“And suppose,” he asked at length, “that the city were starving and still untaken, so that its inhabitants must either fall into the hands of the enemy or burn the place over their heads, what would you do then?”
“Then, Mynheer, if I were a small man I should yield to the clamour of the starving folk and surrender——”
“And if you were a big man, captain?”
“If I were a big man—ah! if I were a big man, why then—I should cut the dykes and let the sea beat once more against the walls of Leyden. An army cannot live in salt water, Mynheer.”
“That would drown out the farmers and ruin the land for twenty years.”
“Quite so, Mynheer, but when the corn has to be saved, who thinks of spoiling the straw?”
“I follow you, Senor, your proverb is good, although I have never heard it.”
“Many good things come from Spain, Mynheer, including this red wine. One more glass with you, for, if you will allow me to say it, you are a man worth meeting over a beaker—or a blade.”
“I hope that you will always retain the same opinion of me,” answered Van de Werff as he drank, “at the trencher or in the trenches.”
Then Pieter went home, and before he slept that night made careful notes of all the Spaniard’s suggested military dispositions, both of attackers and attacked, writing underneath them the proverb about the corn and the straw. There existed no real reason why he should have done so, as he was only a civilian engaged in business, but Pieter van de Werff chanced to be a provident young man who knew many things might happen which could not precisely be foreseen. As it fell out in after years, a time came when he was able to put Montalvo’s advice to good use.

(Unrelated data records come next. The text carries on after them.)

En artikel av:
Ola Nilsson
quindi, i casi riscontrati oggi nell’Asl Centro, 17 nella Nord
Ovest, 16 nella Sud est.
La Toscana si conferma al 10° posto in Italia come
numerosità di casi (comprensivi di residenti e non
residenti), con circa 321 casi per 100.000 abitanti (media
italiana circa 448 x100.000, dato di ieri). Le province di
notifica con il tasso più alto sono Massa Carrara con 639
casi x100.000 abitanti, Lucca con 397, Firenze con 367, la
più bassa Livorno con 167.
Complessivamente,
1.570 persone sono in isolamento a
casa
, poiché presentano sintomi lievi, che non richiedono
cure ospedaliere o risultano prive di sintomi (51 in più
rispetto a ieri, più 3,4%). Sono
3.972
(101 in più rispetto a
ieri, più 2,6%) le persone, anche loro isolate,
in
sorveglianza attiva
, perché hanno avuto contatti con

All readers of the history of the Netherlands know how the Burgomaster Pieter van de Werff saved Leyden from the Spanish.
As for Dirk van Goorl, he sought his lodging rather tipsy, and arm-in-arm with none other than Captain the Count Don Juan de Montalvo.
CHAPTER IV
THREE WAKINGS
There were three persons in Leyden whose reflections when they awoke on the morning after the sledge race are not without interest, at any rate to the student of their history. First there was Dirk van Goorl, whose work made an early riser of him—to say nothing of a splitting headache which on this morning called him into consciousness just as the clock in the bell tower was chiming half-past four. Now there are few things more depressing than to be awakened by a bad headache at half-past four in the black frost of a winter dawn. Yet as Dirk lay and thought a conviction took hold of him that his depression was not due entirely to the headache or to the cold.